### WORK TO BE COMPLETED:
Below are entries; copy exactly the lines from the one with "tell His opposition that Abraham had a" through the one with "Abraham was born, I", both included, and leave out the rest.

(Saved data entries)
──────────────────────────────
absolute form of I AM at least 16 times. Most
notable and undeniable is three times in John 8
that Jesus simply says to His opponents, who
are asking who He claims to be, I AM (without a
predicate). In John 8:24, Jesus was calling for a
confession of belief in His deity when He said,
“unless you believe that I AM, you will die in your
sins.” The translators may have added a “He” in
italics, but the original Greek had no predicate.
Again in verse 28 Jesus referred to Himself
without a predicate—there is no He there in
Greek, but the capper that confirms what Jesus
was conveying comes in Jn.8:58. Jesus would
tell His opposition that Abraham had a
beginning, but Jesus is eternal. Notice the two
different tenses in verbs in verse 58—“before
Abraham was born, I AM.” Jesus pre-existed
──────────────────────────────
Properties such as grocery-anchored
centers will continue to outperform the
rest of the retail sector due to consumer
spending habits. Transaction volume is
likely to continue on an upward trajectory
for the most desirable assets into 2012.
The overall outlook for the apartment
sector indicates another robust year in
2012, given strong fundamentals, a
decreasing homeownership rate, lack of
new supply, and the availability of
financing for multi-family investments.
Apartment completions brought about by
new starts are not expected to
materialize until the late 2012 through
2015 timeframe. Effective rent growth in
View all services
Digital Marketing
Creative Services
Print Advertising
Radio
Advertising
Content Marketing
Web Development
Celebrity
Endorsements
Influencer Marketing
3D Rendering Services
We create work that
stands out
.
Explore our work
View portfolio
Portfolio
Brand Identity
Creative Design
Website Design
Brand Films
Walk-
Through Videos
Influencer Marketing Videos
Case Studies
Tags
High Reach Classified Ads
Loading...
──────────────────────────────
### ANSWER BOX:
tell His opposition that Abraham had a
beginning, but Jesus is eternal. Notice the two
different tenses in verbs in verse 58—“before
Abraham was born, I AM.” Jesus pre-existed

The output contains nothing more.